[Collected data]

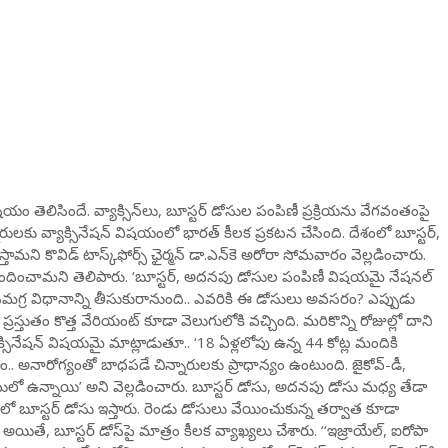
ిషయం తెలిసిందే. వ్యాక్సిన్‌లు, బూస్టర్‌ డోసుల పంపిణీ ప్రక్రియను వేగవంతంపై
ులకు వ్యాక్సినేషన్ విషయంలో భారత్ కీలక ప్రకటన చేసింది. దేశంలో బూస్టర్‌,
ని కొవిడ్‌ టాస్క్‌ఫోర్స్ ఛైర్మన్ డా.ఎన్‌కె అరోరా సోమవారం వెల్లడించారు.
రూపొందించామని తెలిపారు. ‘బూస్టర్‌, అదనపు డోసుల పంపిణీ విషయమై నేషనల్
్లో సమగ్ర విధానాన్ని తీసుకురానుంది.. ఎవరికి ఈ డోసులు అవసరం? ఎప్పుడు
ుతం కొత్త వేరియంట్‌ కూడా వెలుగులోకి వచ్చింది. మరికొన్ని రోజుల్లో దాని
యాక్సినేషన్‌ విషయమై మాట్లాడుతూ.. ‘18 ఏళ్లలోపు ఉన్న 44 కోట్ల మందికి
ాం.. అనారోగ్యంతో బాధపడే చిన్నారులకు ప్రాధాన్యం ఉంటుంది. జైకోవ్‌-డీ,
దుబాటులో ఉన్నాయి’ అని వెల్లడించారు. బూస్టర్‌ డోసు, అదనపు డోసు మధ్య తేడా
లో బూస్టర్‌ డోసు ఇస్తారు. రెండు డోసులు వేయించుకున్న తర్వాత కూడా
. అయితే, బూస్టర్ డోస్‌పై మాత్రం కీలక వ్యాఖ్యలు చేశారు. ‘‘ఇజ్రాయేల్, ఐరోపా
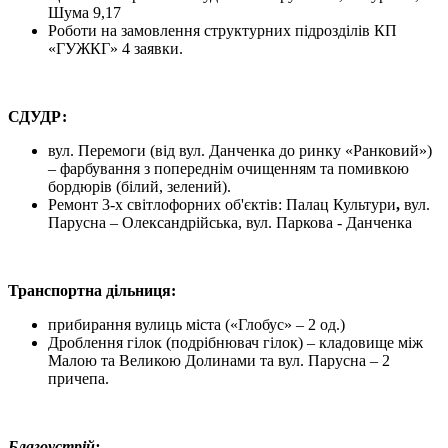
Шума 9,17
Роботи на замовлення структурних підрозділів КП
«ГУЖКГ» 4 заявки.
СДУДР:
вул. Перемоги (від вул. Данченка до ринку «Ранковий»)
– фарбування з попереднім очищенням та помивкою
бордюрів (білий, зелений).
Ремонт 3-х світлофорних об'єктів: Палац Культури
,
вул.
Парусна – Олександрійська, вул. Паркова - Данченка
Транспортна дільниця:
прибирання вулиць міста («Глобус» – 2 од.)
Дроблення гілок (подрібнювач гілок) – кладовище між
Малою та Великою Долинами та вул. Парусна – 2
причепа.
Благоустрій:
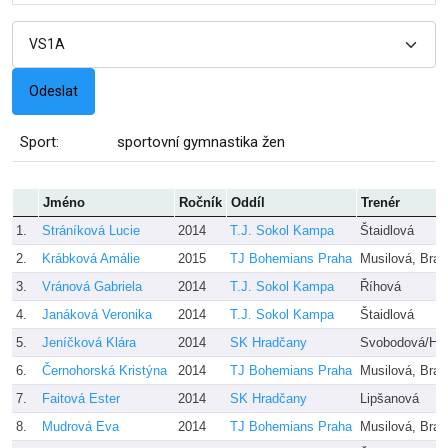
Sport:
sportovní gymnastika žen
Jméno
Ročník
Oddíl
Trenér
1.
Stráníková Lucie
2014
T.J. Sokol Kampa
Štaidlová
2.
Krábková Amálie
2015
TJ Bohemians Praha
Musilová, Bra
3.
Vránová Gabriela
2014
T.J. Sokol Kampa
Říhová
4.
Janáková Veronika
2014
T.J. Sokol Kampa
Štaidlová
5.
Jeníčková Klára
2014
SK Hradčany
Svobodová/Hl
6.
Černohorská Kristýna
2014
TJ Bohemians Praha
Musilová, Bra
7.
Faitová Ester
2014
SK Hradčany
Lipšanová
8.
Mudrová Eva
2014
TJ Bohemians Praha
Musilová, Bra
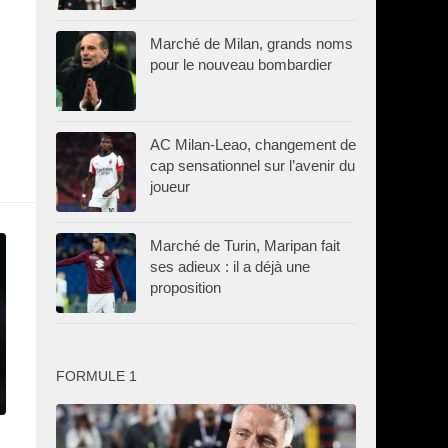
Marché de Milan, grands noms
pour le nouveau bombardier
AC Milan-Leao, changement de
cap sensationnel sur l’avenir du
joueur
Marché de Turin, Maripan fait
ses adieux : il a déjà une
proposition
FORMULE 1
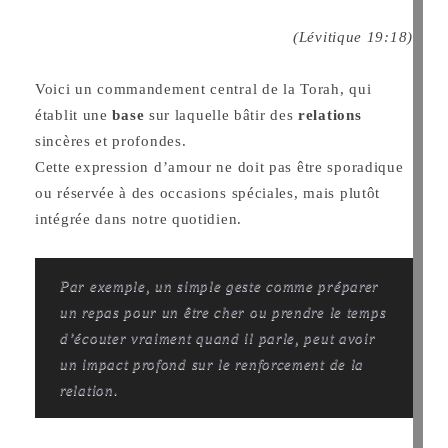
(Lévitique 19:18)
Voici un commandement central de la Torah, qui
établit une
base
sur laquelle bâtir des
relations
sincères et profondes.
Cette expression d’amour ne doit pas être sporadique
ou réservée à des occasions spéciales, mais plutôt
intégrée dans notre quotidien.
Par exemple, un simple geste comme préparer
un repas pour un être cher ou prendre le temps
d’écouter vraiment quand il parle, peut avoir
un impact profond sur le renforcement de la
relation.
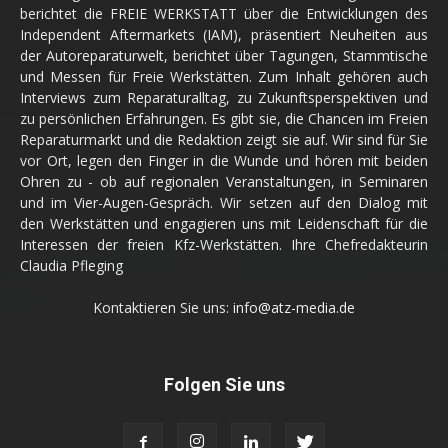
berichtet die FREIE WERKSTATT über die Entwicklungen des
Independent Aftermarkets (IAM), präsentiert Neuheiten aus
der Autoreparaturwelt, berichtet über Tagungen, Stammtische
und Messen für Freie Werkstätten. Zum Inhalt gehören auch
Interviews zum Reparaturalltag, zu Zukunftsperspektiven und
zu persönlichen Erfahrungen. Es gibt sie, die Chancen im Freien
Reparaturmarkt und die Redaktion zeigt sie auf. Wir sind für Sie
vor Ort, legen den Finger in die Wunde und hören mit beiden
Ohren zu - ob auf regionalen Veranstaltungen, in Seminaren
und im Vier-Augen-Gespräch. Wir setzen auf den Dialog mit
den Werkstätten und engagieren uns mit Leidenschaft für die
Interessen der freien Kfz-Werkstätten. Ihre Chefredakteurin
Claudia Pfleging
Kontaktieren Sie uns:
info@atz-media.de
Folgen Sie uns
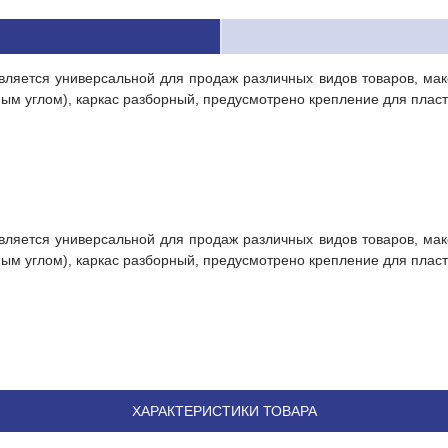
ляется универсальной для продаж различных видов товаров, макси
ым углом), каркас разборный, предусмотрено крепление для плас
ляется универсальной для продаж различных видов товаров, макси
ым углом), каркас разборный, предусмотрено крепление для плас
ХАРАКТЕРИСТИКИ ТОВАРА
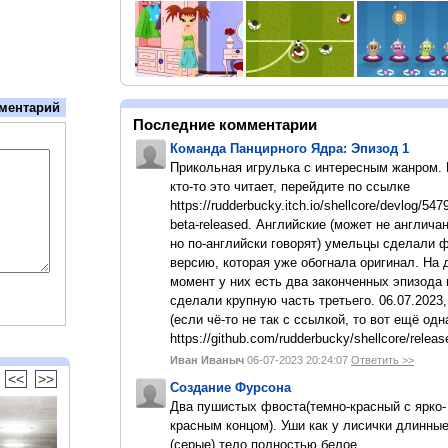
ментарий
Последние комментарии
Команда Панцирного Ядра: Эпизод 1
Прикольная игрулька с интересным жанром.
кто-то это читает, перейдите по ссылке
https://rudderbucky.itch.io/shellcore/devlog/547
beta-released. Английские (может не англичан
но по-английски говорят) умельцы сделали 
версию, которая уже обогнала оригинал. На
момент у них есть два законченных эпизода 
сделали крупную часть третьего. 06.07.2023,
(если чё-то не так с ссылкой, то вот ещё одн
https://github.com/rudderbucky/shellcore/releas
Иван Иваныч
06-07-2023 20:24:07
Ответить >>
<<
>>
Создание Фурсона
Два пушистых фвоста(темно-красный с ярко-
красным концом). Уши как у лисички длинны
(серые).тело полностью белое.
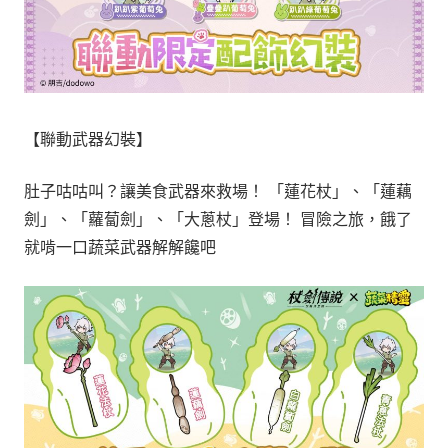
【聯動武器幻裝】
肚子咕咕叫？讓美食武器來救場！ 「蓮花杖」、「蓮藕
劍」、「蘿蔔劍」、「大蔥杖」登場！ 冒險之旅，餓了
就啃一口蔬菜武器解解饞吧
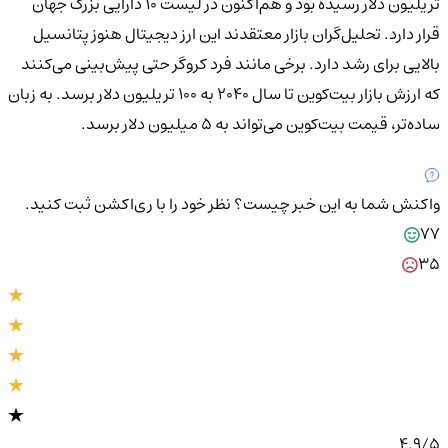
تریلیون دلار رسیده بود و هم‌اکنون در لیست ۱۰ دارایی بزرگ جهان
قرار دارد. تحلیل‌گران بازار معتقدند این ارز دیجیتال هنوز پتانسیل
بالایی برای رشد دارد. برخی مانند فرد کروگر حتی پیش‌بینی می‌کنند
که ارزش بازار بیت‌کوین تا سال ۲۰۴۰ به ۱۰۰ تریلیون دلار برسد. به زبان
ساده‌تر، قیمت بیت‌کوین می‌تواند به ۵ میلیون دلار برسد.
واکنش شما به این خبر چیست؟
نظر خود را با ری‌اکشن ثبت کنید.
77
35
4.9
/5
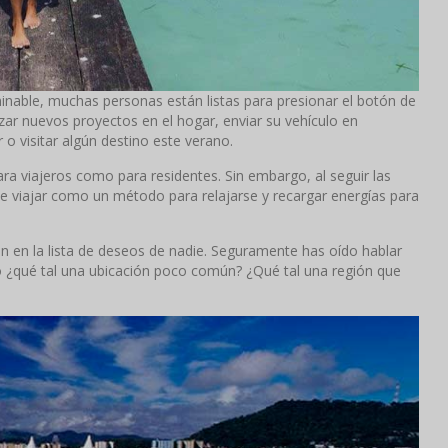
inable, muchas personas están listas para presionar el botón de
ar nuevos proyectos en el hogar, enviar su vehículo en
 o visitar algún destino este verano.
para viajeros como para residentes. Sin embargo, al seguir las
e viajar como un método para relajarse y recargar energías para
n en la lista de deseos de nadie. Seguramente has oído hablar
ro ¿qué tal una ubicación poco común? ¿Qué tal una región que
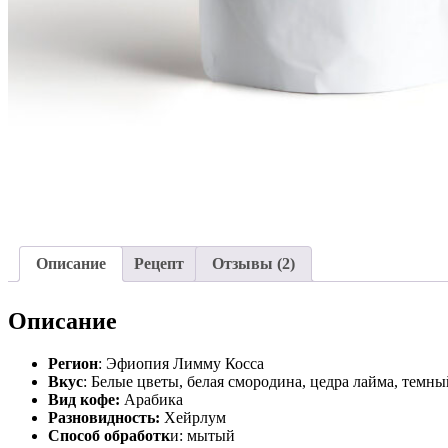
Описание
Рецепт
Отзывы (2)
Описание
Регион
: Эфиопия Лимму Косса
Вкус
: Белые цветы, белая смородина, цедра лайма, темны
Вид кофе:
Арабика
Разновидность:
Хейрлум
Способ обработк
и: мытый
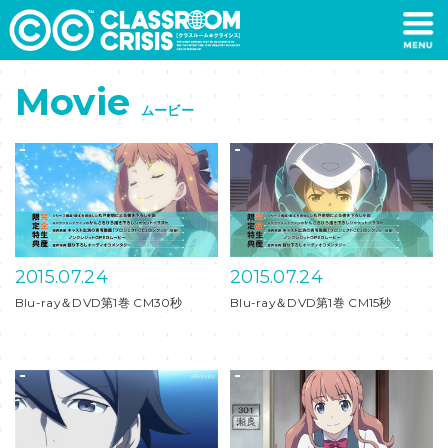
Movie
ムービー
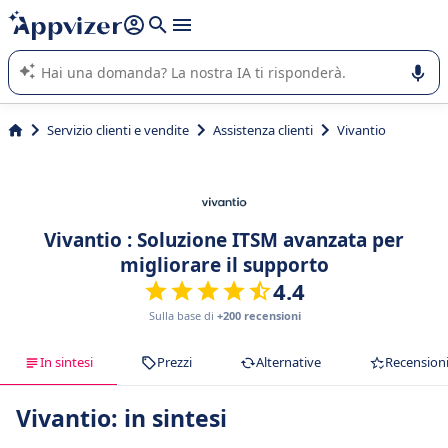
righe con
shift + enter
).
L'IA di Appvizer vi guida nell'utilizzo o nella scelta di un
software SaaS per la vostra azienda.
Servizio clienti e vendite
Assistenza clienti
Vivantio
Vivantio : Soluzione ITSM avanzata per
migliorare il supporto
4.4
Sulla base di
+200 recensioni
In sintesi
Prezzi
Alternative
Recension
Vivantio: in sintesi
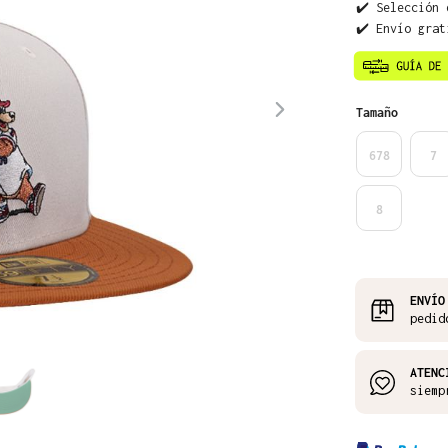
✔️ Selección 
✔️ Envío grat
Seleccione
Tamaño
678
7
8
ENVÍO
pedid
ATENC
siemp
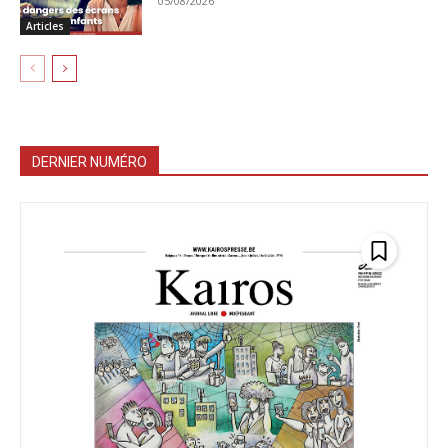
05/08/2026
Articles
DERNIER NUMÉRO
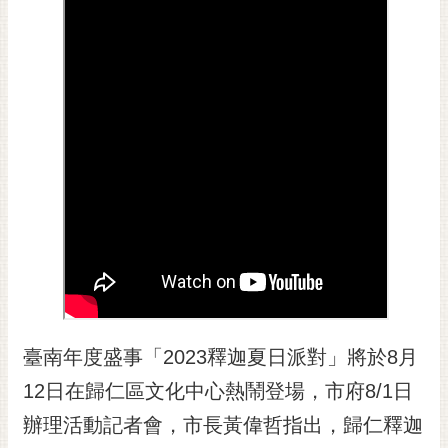
黃
偉
哲
螢
光
花
泉
桐
花
祭
網
站
臺南年度盛事「2023釋迦夏日派對」將於8月
導
覽
12日在歸仁區文化中心熱鬧登場，市府8/1日
訂
辦理活動記者會，市長黃偉哲指出，歸仁釋迦
閱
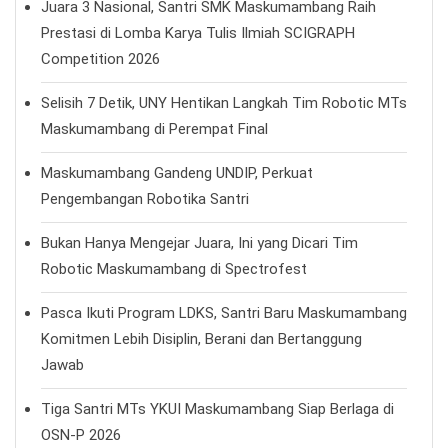
Juara 3 Nasional, Santri SMK Maskumambang Raih
Prestasi di Lomba Karya Tulis Ilmiah SCIGRAPH
Competition 2026
Selisih 7 Detik, UNY Hentikan Langkah Tim Robotic MTs
Maskumambang di Perempat Final
Maskumambang Gandeng UNDIP, Perkuat
Pengembangan Robotika Santri
Bukan Hanya Mengejar Juara, Ini yang Dicari Tim
Robotic Maskumambang di Spectrofest
Pasca Ikuti Program LDKS, Santri Baru Maskumambang
Komitmen Lebih Disiplin, Berani dan Bertanggung
Jawab
Tiga Santri MTs YKUI Maskumambang Siap Berlaga di
OSN-P 2026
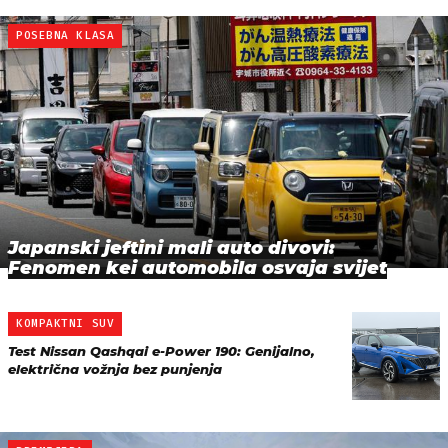
POSEBNA KLASA
Japanski jeftini mali auto divovi:
Fenomen kei automobila osvaja svijet
KOMPAKTNI SUV
Test Nissan Qashqai e-Power 190: Genijalno,
električna vožnja bez punjenja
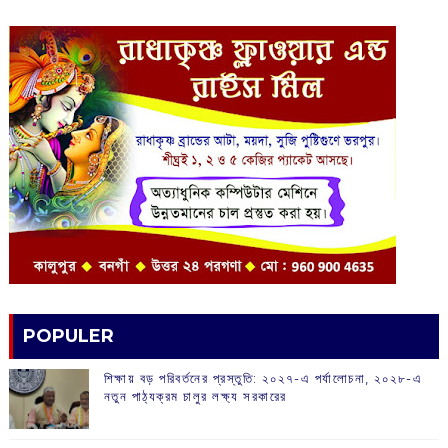
POPULER
শিক্ষায় বড় পরিবর্তনের প্রস্তুতি: ২০২৭-এ পর্যালোচনা, ২০২৮-এ
নতুন পাঠ্যক্রম চালুর লক্ষ্য সরকারের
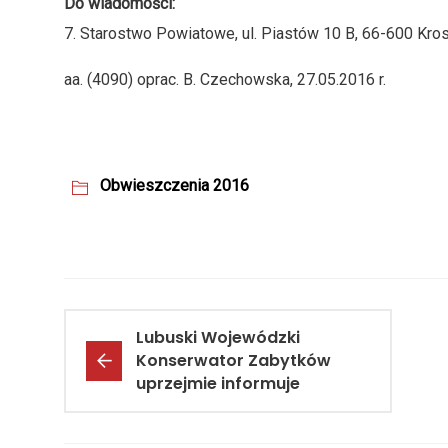
Do wiadomości:
7. Starostwo Powiatowe, ul. Piastów 10 B, 66-600 Kr
aa. (4090) oprac. B. Czechowska, 27.05.2016 r.
Obwieszczenia 2016
Lubuski Wojewódzki
Konserwator Zabytków
uprzejmie informuje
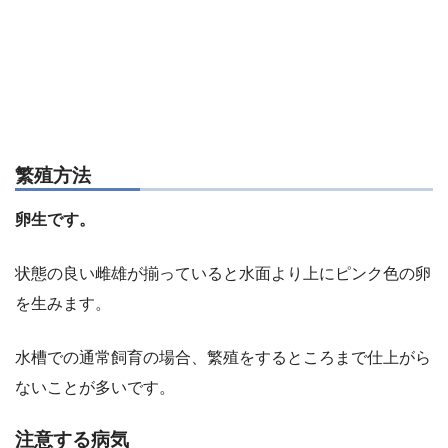
繁殖方法
卵生です。
状態の良い雌雄が揃っていると水面より上にピンク色の卵
を生みます。
水槽での通常飼育の場合、繁殖をするところまで仕上がら
ないことが多いです。
注意する病気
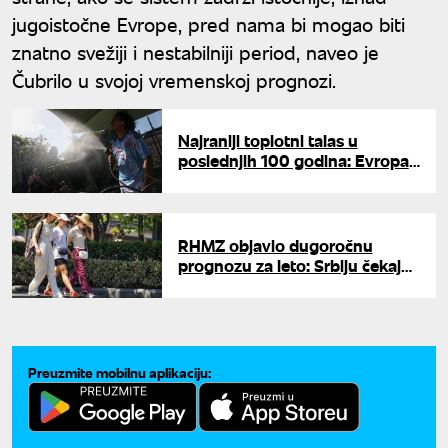
jugoistočne Evrope, pred nama bi mogao biti
znatno svežiji i nestabilniji period, naveo je
Čubrilo u svojoj vremenskoj prognozi.
Najraniji toplotni talas u
poslednjih 100 godina: Evropa
gori pod "toplotnom kupolom",
nižu se upozorenja
RHMZ objavio dugoročnu
prognozu za leto: Srbiju čekaju
toplotni talasi već od juna
Preuzmite mobilnu aplikaciju:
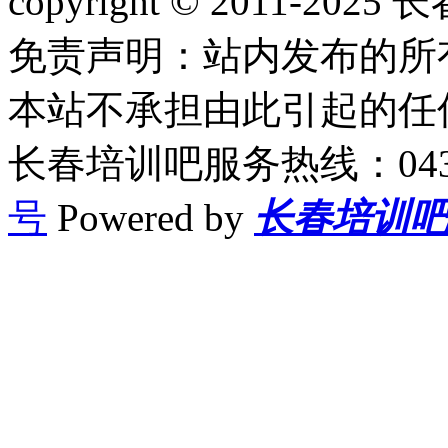
copyright © 2011-2
免责声明：站内发布的所
本站不承担由此引起的任
长春培训吧服务热线：0431-
号
Powered by
长春培训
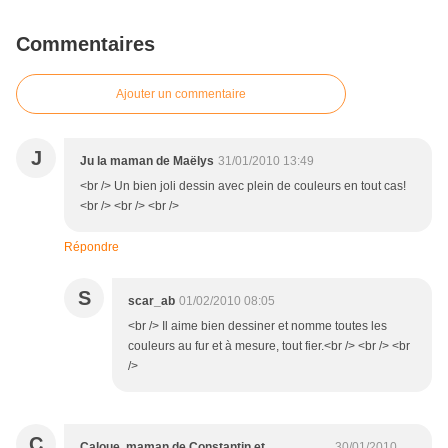
Commentaires
Ajouter un commentaire
J
Ju la maman de Maëlys
31/01/2010 13:49
<br /> Un bien joli dessin avec plein de couleurs en tout cas!
<br /> <br /> <br />
Répondre
S
scar_ab
01/02/2010 08:05
<br /> Il aime bien dessiner et nomme toutes les
couleurs au fur et à mesure, tout fier.<br /> <br /> <br
/>
C
Caloue, maman de Constantin et
30/01/2010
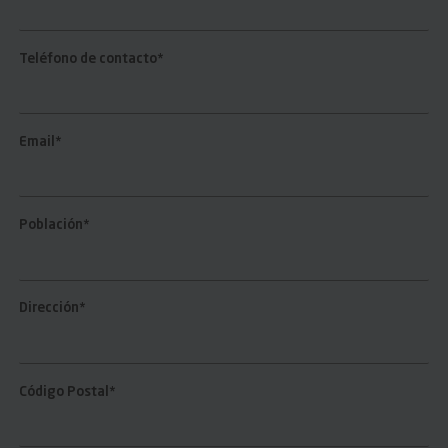
Teléfono de contacto*
Email*
Población*
Dirección*
Código Postal*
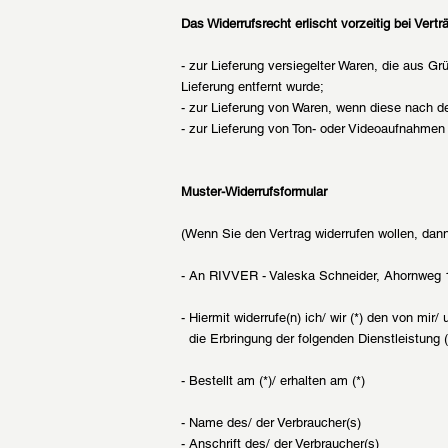
Das Widerrufsrecht erlischt vorzeitig bei Vertr
- zur Lieferung versiegelter Waren, die aus 
Lieferung entfernt wurde;
- zur Lieferung von Waren, wenn diese nach de
- zur Lieferung von Ton- oder Videoaufnahmen 
Muster-Widerrufsformular
(Wenn Sie den Vertrag widerrufen wollen, dann
- An RIVVER - Valeska Schneider, Ahornweg 1
- Hiermit widerrufe(n) ich/ wir (*) den von mi
die Erbringung der folgenden Dienstleistung (
- Bestellt am (*)/ erhalten am (*)
- Name des/ der Verbraucher(s)
- Anschrift des/ der Verbraucher(s)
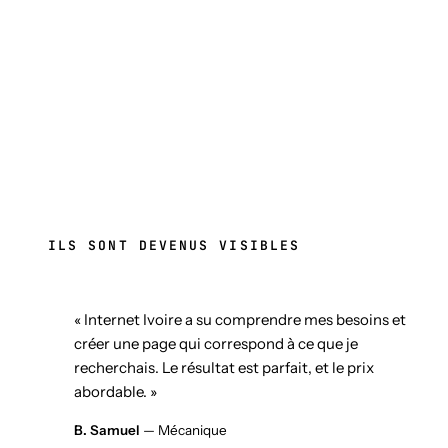
ILS SONT DEVENUS VISIBLES
« Internet Ivoire a su comprendre mes besoins et
créer une page qui correspond à ce que je
recherchais. Le résultat est parfait, et le prix
abordable. »
B. Samuel
— Mécanique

What needs to be done
I'd like the lines above repeated exactly, from the one that contains "劍」、「蘿蔔劍」、「大蔥杖」登場！ 冒險之旅，餓了" through the one that contains "واکنش شما به این خبر چیست؟", with no pictures.

Solution for this exercise
劍」、「蘿蔔劍」、「大蔥杖」登場！ 冒險之旅，餓了
就啃一口蔬菜武器解解饞吧
تریلیون دلار رسیده بود و هم‌اکنون در لیست ۱۰ دارایی بزرگ جهان
قرار دارد. تحلیل‌گران بازار معتقدند این ارز دیجیتال هنوز پتانسیل
بالایی برای رشد دارد. برخی مانند فرد کروگر حتی پیش‌بینی می‌کنند
که ارزش بازار بیت‌کوین تا سال ۲۰۴۰ به ۱۰۰ تریلیون دلار برسد. به زبان
ساده‌تر، قیمت بیت‌کوین می‌تواند به ۵ میلیون دلار برسد.
واکنش شما به این خبر چیست؟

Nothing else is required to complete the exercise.